MY WEIGHT LOSS JOURNEY & WHAT IT TAUGHT ME

It's been about 5 years now since I lost 35 lbs. I'm commemorating this occasion not out of vanity, but out of self exploration and appreciation. I was a much different person before I'd lost the weight, a dampened version of my current self. There was undoubtedly a sadness lurking behind the puffy cheeked smile I still have, but it wasn't enough to make me lose sight of myself, my worth, and my potential. I won't say that the journey is easy, because it's not, as anyone who's gone through it will know. But it's not complicated. What I needed to do for myself and my happiness was simple, almost too simple for me to actually commit to it up until I finally did. 

(At 160 lbs)

(At 160 lbs)

I'm not a fitness guru or nutritionist or anyone who has any real knowledge about the science of weight loss or BMI. What I did have was the internet at my fingertips and a genuine interest in discovering what made my body tick. What caused my type of weight gain - genetics, environment?  As I've learned, it's always a mix of both. My interest in figuring myself out, something I hadn't attempted to do before in my adolescence, was consuming at points and even had me become a bit too meticulous with what I ate and how much. I've always been more of a do-things-right-the-first-time kind of person, so I wasn't really leaving any room for myself to make errors on my first and final go of the transformation. 

(At 140 lbs)

(At 140 lbs)

As I look back now, that's something I slightly regret. I had accumulated a lot of knowledge (almost too much) about what the steps were that I didn't allow myself to carve out my own path in my own time. I was determined to be done and over with the torture of calorie restriction as soon as possible so I went hard for 4 months, only giving myself wiggle room for period weeks. This method undoubtedly worked, however it left me with a few severed relationships and a bit of a nutrient deficiency that was on the brink of leading me into a depression. I was losing weight, what I had been desperate to do for so many years, but the satisfaction wasn't as sweet as the beginning of the journey. I started at 160 and was pushing 125 and this was drastic enough to leave my body in shock. I'll be the first to say I wasn't smart in this approach, but I was knowledgeable. 

(At 125 lbs)

(At 125 lbs)

However, once I had lost all the weight I wanted to (stopping at 125 lbs because I literally could not get any smaller than that no matter how hard I tried), there was a shift in my mentality and my eating habits. I felt free and confident not only with how I looked but how I had managed to start a project this intensive and complete it successfully. I had also been running at least 3 times a week at this point, so dopamine levels were running high as I was now able to slowly incorporate more "normal" foods back into my diet. I was no longer losing weight, but rather living the life I had put aside for the few months I was in my bubble of self-improvement. This was and always will be the best time of my life - coming off of the high of feeling empowered, confident, and like I could accomplish anything I wanted to. 
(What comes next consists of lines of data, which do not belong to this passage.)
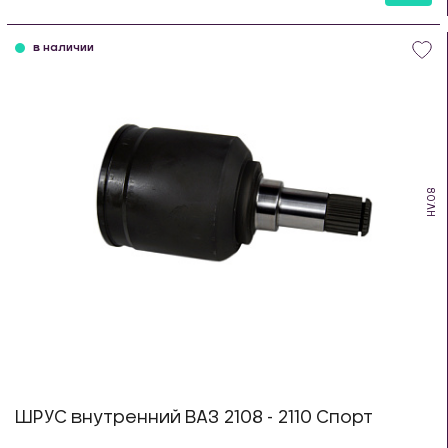
шт
в наличии
HV.08
ШРУС внутренний ВАЗ 2108 - 2110 Спорт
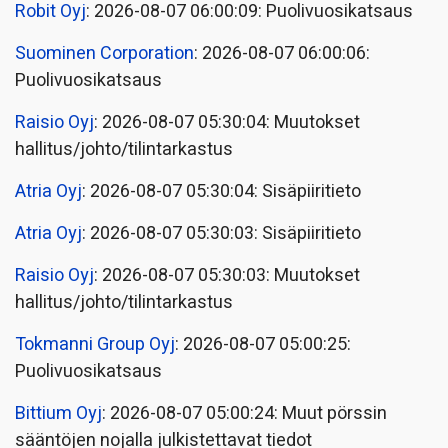
Robit Oyj
: 2026-08-07 06:00:09: Puolivuosikatsaus
Suominen Corporation
: 2026-08-07 06:00:06:
Puolivuosikatsaus
Raisio Oyj
: 2026-08-07 05:30:04: Muutokset
hallitus/johto/tilintarkastus
Atria Oyj
: 2026-08-07 05:30:04: Sisäpiiritieto
Atria Oyj
: 2026-08-07 05:30:03: Sisäpiiritieto
Raisio Oyj
: 2026-08-07 05:30:03: Muutokset
hallitus/johto/tilintarkastus
Tokmanni Group Oyj
: 2026-08-07 05:00:25:
Puolivuosikatsaus
Bittium Oyj
: 2026-08-07 05:00:24: Muut pörssin
sääntöjen nojalla julkistettavat tiedot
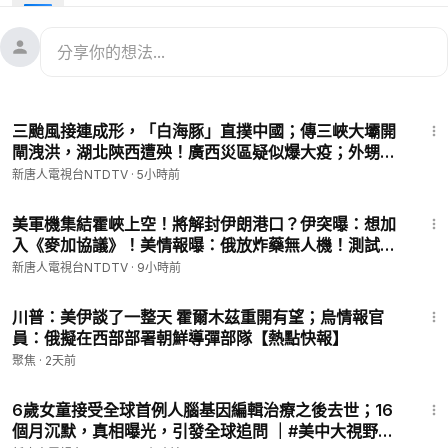
中共試射飛彈引國際反彈！美國務院抨擊、北約示警、菲斥魯莽
襲擊矢板明夫嫌犯原籍廣東 有共犯、反滲透法加辦
-
🔥本節目由普瑞堂「玄寶黑蔘」贊助🔥購滿【普瑞堂】商品滿
500美元，可獲贈九蒸九曝、純手工古法製成的玄寶黑蔘原蔘一
33:40
根。多買多送！單筆滿3000美元再加贈1棵特級原蔘！
三颱風接連成形，「白海豚」直撲中國；傳三峽大壩開
🔗點擊訂購👉🏻
https://puritang.com
📱輸入優惠碼 NTD999，即
閘洩洪，湖北陝西遭殃！廣西災區疑似爆大疫；外甥女
可享受全球免費郵寄！
實名舉報舅舅？中共反腐再鬧笑話；央視自爆「翻
新唐人電視台NTDTV
·
5小時前
=
牆」，華為翻車官媒內訌｜#新唐人
🍃WiseQuest 的明目冷敷眼貼，給眼周最自然的呵護
30:02
🔴點擊可購買👉
https://zh.uhealthtoday.com/discount/NTD99
美軍機集結霍峽上空！將解封伊朗港口？伊突曝：想加
入《麥加協議》！美情報曝：俄放炸藥無人機！測試北
9
約底線？中共「反腐先鋒」秒落馬！挪威碉堡驚藏中共
🎁新唐人電視台專屬優惠碼：NTD999，滿$80減$5
新唐人電視台NTDTV
·
9小時前
間諜？｜#新唐人
13:36
🔥【透視進化論
#立即解凍真相
】
川普：美伊談了一整天 霍爾木茲重開有望；烏情報官
https://epochtim.es/nhr74v
員：俄擬在西部部署朝鮮導彈部隊【熱點快報】
「進化論」是定論,還是待驗證的假說❓1700多位科學家,
聚焦
·
2天前
20多位諾貝爾獎得主,以實證探源 ,帶您跳出教科書框架,
13:20
揭示「進化論」盲點全👊🏻
6歲女童接受全球首例人腦基因編輯治療之後去世；16
=
個月沉默，真相曝光，引發全球追問 ｜#美中大視野
‣‣ 捐助新唐人 ►
https://donation.ntdtv.com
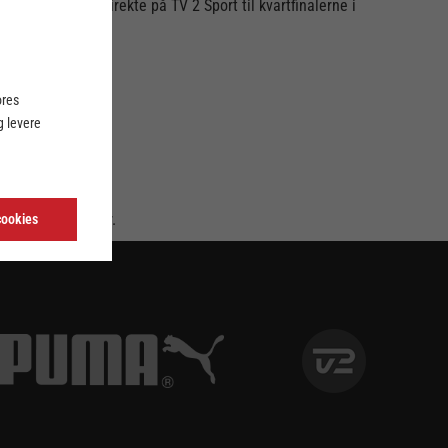
trukket lod direkte på TV 2 Sport til kvartfinalerne i
ores
 levere
billetsalg følger.
cookies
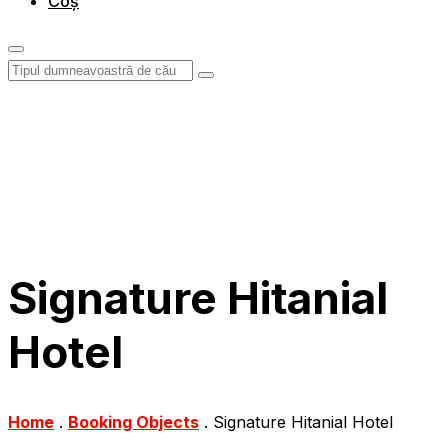
Coș
Signature Hitanial
Hotel
Home
.
Booking Objects
.
Signature Hitanial Hotel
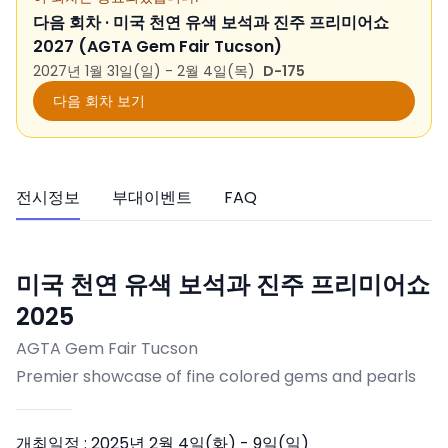
다음 회차 ·
미국 천연 유색 보석과 진주 프리미어쇼
2027 (AGTA Gem Fair Tucson)
2027년 1월 31일(일) - 2월 4일(목)
D-175
다음 회차 보기
전시정보
부대이벤트
FAQ
미국 천연 유색 보석과 진주 프리미어쇼
2025
AGTA Gem Fair Tucson
Premier showcase of fine colored gems and pearls
개최일정 :
2025년 2월 4일(화) - 9일(일)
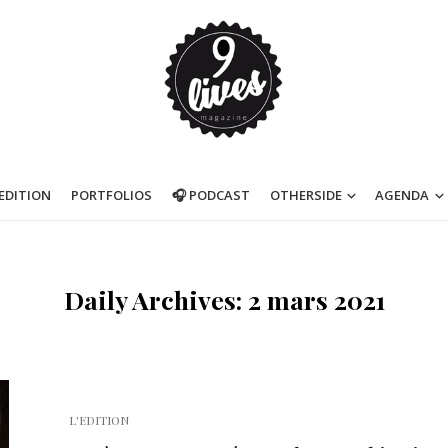
’EDITION
PORTFOLIOS
🎧 PODCAST
OTHERSIDE
AGENDA
Daily Archives: 2 mars 2021
L'EDITION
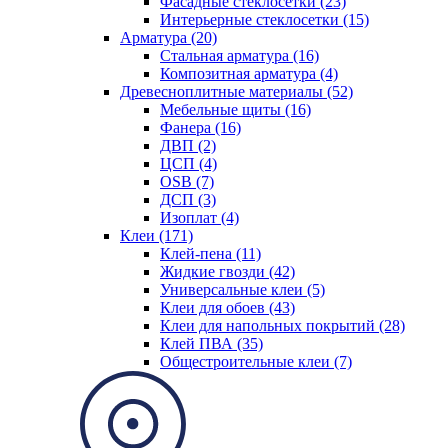
Фасадные стеклосетки (23)
Интерьерные стеклосетки (15)
Арматура (20)
Стальная арматура (16)
Композитная арматура (4)
Древесноплитные материалы (52)
Мебельные щиты (16)
Фанера (16)
ДВП (2)
ЦСП (4)
OSB (7)
ДСП (3)
Изоплат (4)
Клеи (171)
Клей-пена (11)
Жидкие гвозди (42)
Универсальные клеи (5)
Клеи для обоев (43)
Клеи для напольных покрытий (28)
Клей ПВА (35)
Общестроительные клеи (7)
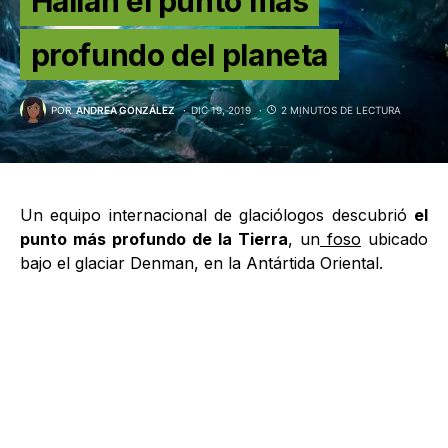
Hallan el punto más
profundo del planeta
POR
ANDREA GONZÁLEZ
DIC 19, 2019
2 MINUTOS DE LECTURA
Un equipo internacional de glaciólogos descubrió
el
punto más profundo de la Tierra
, un
foso
ubicado
bajo el glaciar Denman, en la Antártida Oriental.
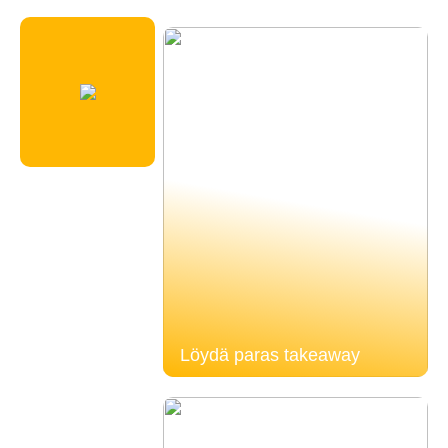
Löydä paras takeaway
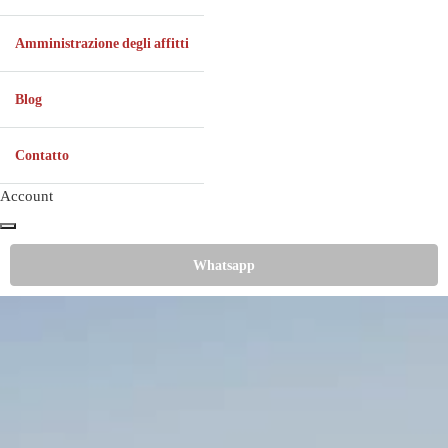
Amministrazione degli affitti
Blog
Contatto
Account
Whatsapp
While I have fluctuated about 5-10 pounds over the years (as is always expected), I can honestly say that losing the weight was the best decision I made for myself. The last thing I would want to do is advocate against body positivity (because everyone's body is different and deserves love regardless), but I will openly say that changing yourself to look like how you want to rather than making yourself love the way you look is much more satisfying. I have learned that I am malleable, that I can transform like a sculpture at the hands of an artist, and that I have control over myself in a world that is so unpredictable.